Going beyond key categories and phrases, one could extract all those concepts and entities mentioned in text and identify their meaning. Entity linking performs this by disambiguating entities to their unique ids in a knowledge base. For example, a technique called wikification links phrases appearing in text to articles in Wikipedia. Wikipedia Miner and Illinois Wikifier both specialize in this task.
If you are interested specifically in names of people, organizations and locations, entity recognition (also: named entity tagging, NER) is the technique to use. Illinois Named Entity Tagger, OpenNLP and Stanford NLP all perform this task. If you are not working with documents similar to news articles, make sure to annotate some data by hand and train these tools first.
Going deeper we can determine what the text actually says, i.e. what are the facts expressed in its sentences. When people speak or write, they use pronouns and other ways to refer to the same entities in order to avoid repetition and sound nice. The computer first needs to understand which pronoun and expression refers to which entity. The technique to do this is called coreference resolution (also: anaphor resolution). The same three entity recognition libraries offer these capabilities. The next step is to determine how the entities are connected semantically and syntactically. This is called parsing. Stanford NLP is known for its statistical parser that works in many languages, but other libraries, like MaltParser and OpenNLP also offer their versions.
The majority of NLP software is available as a set of Java or Python toolkits. If neither of these langauges is your thing, look out for ports to other languages, such as the Stanford.NLP.Net in F#.
One advantage of using toolkits is that they make it easy to pass the output from one NLP component to another. However, sometimes, you need to combine components from different libraries. UIMA and GATE both mitigate this problem by offering frameworks, which can combine components from different authors, some of which can be open-source and others commercial, into a single systems. Another way to do this, is to use the NLP Interchange Format (NIF) which connects NLP components using an RDF/OWL format for encoding their input/output.
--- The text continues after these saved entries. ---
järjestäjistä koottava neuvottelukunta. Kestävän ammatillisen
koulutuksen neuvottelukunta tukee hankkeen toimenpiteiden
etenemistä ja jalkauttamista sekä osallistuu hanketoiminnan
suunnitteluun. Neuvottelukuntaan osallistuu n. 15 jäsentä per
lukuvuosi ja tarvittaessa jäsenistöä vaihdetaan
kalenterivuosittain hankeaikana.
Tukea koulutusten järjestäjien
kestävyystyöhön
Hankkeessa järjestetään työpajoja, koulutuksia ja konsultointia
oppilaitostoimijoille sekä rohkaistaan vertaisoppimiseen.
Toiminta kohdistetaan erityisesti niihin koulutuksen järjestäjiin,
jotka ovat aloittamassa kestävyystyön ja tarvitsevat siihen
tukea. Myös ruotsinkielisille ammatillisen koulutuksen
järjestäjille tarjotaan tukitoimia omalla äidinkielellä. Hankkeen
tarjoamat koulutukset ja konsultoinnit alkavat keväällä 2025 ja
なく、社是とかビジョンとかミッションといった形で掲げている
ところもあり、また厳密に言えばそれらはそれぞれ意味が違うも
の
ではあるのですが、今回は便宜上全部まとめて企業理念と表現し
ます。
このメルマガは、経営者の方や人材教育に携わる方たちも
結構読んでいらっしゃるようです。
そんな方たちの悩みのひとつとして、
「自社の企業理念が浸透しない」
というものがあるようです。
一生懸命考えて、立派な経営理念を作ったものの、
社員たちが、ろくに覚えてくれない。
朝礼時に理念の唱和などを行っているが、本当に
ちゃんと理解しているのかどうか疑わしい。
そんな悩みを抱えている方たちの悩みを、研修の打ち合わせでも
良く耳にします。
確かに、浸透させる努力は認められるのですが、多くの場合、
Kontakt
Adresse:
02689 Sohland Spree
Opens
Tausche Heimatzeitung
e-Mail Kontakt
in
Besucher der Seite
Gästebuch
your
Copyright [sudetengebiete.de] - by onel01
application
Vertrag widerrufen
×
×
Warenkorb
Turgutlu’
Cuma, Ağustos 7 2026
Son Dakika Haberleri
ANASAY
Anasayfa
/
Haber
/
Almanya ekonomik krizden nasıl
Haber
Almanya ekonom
So, why is it possible for such complex software to be free? Researchers at universities are spending decades improving performance of many individual components and publish their results in conference papers. Releasing the software as open-source allows them to improve the state-of-the-art by collaborating on the same task over time and across universities, benchmark solutions against each other and using smaller components to build more complex NLP systems. It also gets researchers more citations. Everyone benefits.